La atmósfera de esta semana en España es de una calma poco usual. Todo está parado a la espera de la tormenta que se puede desatar con la investidura que el PSOE y Podemos (ahora de la mano) quieren iniciar el próximo 16 de diciembre. Está en manos de ERC, los denominados independentistas sensatos en algunos círculos y que, de nuevo, deberán demostrar si pesa más esta atribución o el miedo a ser señalados como otros botiflers de la patria catalana.

El partido de Oriol Junqueras y Pere Aragonès --Marta Rovira se reivindica como secretaria general en el exilio, pero su incidencia es limitada-- está de nuevo bajo el foco mediático. Tiene la llave del futuro Gobierno, algo que podría ser bueno a priori, pero la exposición y las presiones que llegan de todos los lados propician que la paralización actual prosiga.

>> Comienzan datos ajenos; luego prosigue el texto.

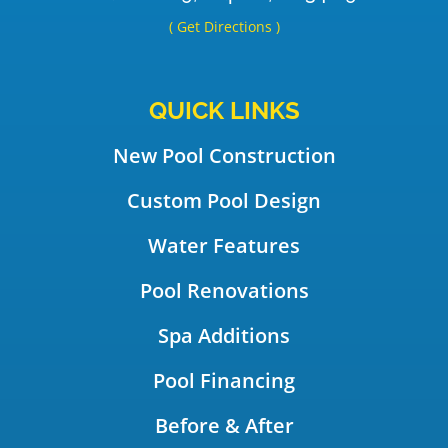
( Get Directions )
QUICK LINKS
New Pool Construction
Custom Pool Design
Water Features
Pool Renovations
Spa Additions
Pool Financing
Before & After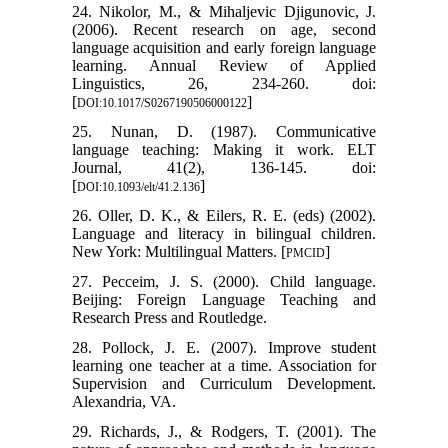
24. Nikolor, M., & Mihaljevic Djigunovic, J.
(2006). Recent research on age, second
language acquisition and early foreign language
learning. Annual Review of Applied
Linguistics, 26, 234-260. doi:
[
]
DOI:10.1017/S0267190506000122
25. Nunan, D. (1987). Communicative
language teaching: Making it work. ELT
Journal, 41(2), 136-145. doi:
[
]
DOI:10.1093/elt/41.2.136
26. Oller, D. K., & Eilers, R. E. (eds) (2002).
Language and literacy in bilingual children.
New York: Multilingual Matters. [
]
PMCID
27. Pecceim, J. S. (2000). Child language.
Beijing: Foreign Language Teaching and
Research Press and Routledge.
28. Pollock, J. E. (2007). Improve student
learning one teacher at a time. Association for
Supervision and Curriculum Development.
Alexandria, VA.
29. Richards, J., & Rodgers, T. (2001). The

Los equilibrios son tan necesarios como complejos. El propio vicepresidente económico de la Generalitat juega a ellos, ha puesto sobre la mesa demandas que sabe que son imposibles de asumir por la otra parte (amnistía, referéndum de autodeterminación y hablar de represión en Cataluña) y deja claro ante los micros que no pasa nada porque la votación para que el Gobierno de Pedro Sánchez y Pablo Iglesias no salga adelante hasta 2020. Pero a nadie se le escapa que los recelos actuales crecerán cuanto más tiempo transcurra.

ERC negocia la abstención, no un voto a favor. Cuestión que no se debería olvidar. Como tampoco que existen otras posibilidades de conformar una mayoría en el Congreso. Que el nuevo Ciudadanos de Inés Arrimadas se sume al acuerdo PSOE-Podemos es más complicado, especialmente por lo que se refiere a la continuidad del propio Sánchez. Pero brindaría una oportunidad de oro para un intercambio de cromos (en Madrid) en el que el partido marcaría distancias con un Vox que ha centrado su discurso radical en una cuestión tan sensible como la violencia contra las mujeres, con la interpretación de Ortega Smith en las últimas horas incluida.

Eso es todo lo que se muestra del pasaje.